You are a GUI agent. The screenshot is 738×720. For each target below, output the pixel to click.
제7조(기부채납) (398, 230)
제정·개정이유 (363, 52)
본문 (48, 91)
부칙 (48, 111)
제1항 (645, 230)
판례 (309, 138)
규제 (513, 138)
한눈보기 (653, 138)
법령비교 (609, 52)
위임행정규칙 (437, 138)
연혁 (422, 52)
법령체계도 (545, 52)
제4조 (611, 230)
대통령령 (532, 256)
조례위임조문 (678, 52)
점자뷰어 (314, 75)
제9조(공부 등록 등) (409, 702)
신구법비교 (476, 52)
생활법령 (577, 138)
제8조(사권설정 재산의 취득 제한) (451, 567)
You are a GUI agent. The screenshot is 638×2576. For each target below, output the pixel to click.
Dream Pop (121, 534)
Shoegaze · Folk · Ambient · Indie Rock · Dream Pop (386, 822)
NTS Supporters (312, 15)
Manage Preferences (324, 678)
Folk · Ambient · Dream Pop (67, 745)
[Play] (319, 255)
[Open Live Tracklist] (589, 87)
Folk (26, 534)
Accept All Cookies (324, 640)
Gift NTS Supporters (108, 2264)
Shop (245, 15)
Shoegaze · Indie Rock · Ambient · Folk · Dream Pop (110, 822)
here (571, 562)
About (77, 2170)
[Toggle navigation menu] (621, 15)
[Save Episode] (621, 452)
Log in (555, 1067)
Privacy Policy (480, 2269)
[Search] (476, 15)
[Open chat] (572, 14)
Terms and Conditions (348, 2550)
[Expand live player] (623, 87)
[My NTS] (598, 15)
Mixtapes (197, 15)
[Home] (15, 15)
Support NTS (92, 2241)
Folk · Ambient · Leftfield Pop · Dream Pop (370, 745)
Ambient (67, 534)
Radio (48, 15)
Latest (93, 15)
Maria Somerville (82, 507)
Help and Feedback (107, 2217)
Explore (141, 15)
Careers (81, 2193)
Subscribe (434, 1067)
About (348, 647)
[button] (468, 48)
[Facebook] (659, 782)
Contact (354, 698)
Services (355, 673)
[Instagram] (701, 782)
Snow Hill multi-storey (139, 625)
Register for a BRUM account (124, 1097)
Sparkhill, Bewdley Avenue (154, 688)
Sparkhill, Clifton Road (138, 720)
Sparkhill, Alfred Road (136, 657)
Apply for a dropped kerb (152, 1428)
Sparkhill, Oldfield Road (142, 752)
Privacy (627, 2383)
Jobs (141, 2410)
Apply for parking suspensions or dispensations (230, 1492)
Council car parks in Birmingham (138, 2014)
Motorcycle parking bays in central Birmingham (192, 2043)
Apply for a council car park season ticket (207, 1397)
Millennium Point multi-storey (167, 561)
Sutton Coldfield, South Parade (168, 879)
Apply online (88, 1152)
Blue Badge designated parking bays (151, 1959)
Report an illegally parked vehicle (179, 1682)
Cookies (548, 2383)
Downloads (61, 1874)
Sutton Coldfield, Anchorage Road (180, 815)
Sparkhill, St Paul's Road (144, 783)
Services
+ + + + +
Would you count the lines in the entries that hold "Sutton" and reply with only the count?

RESPONSE TO THE TASK:
2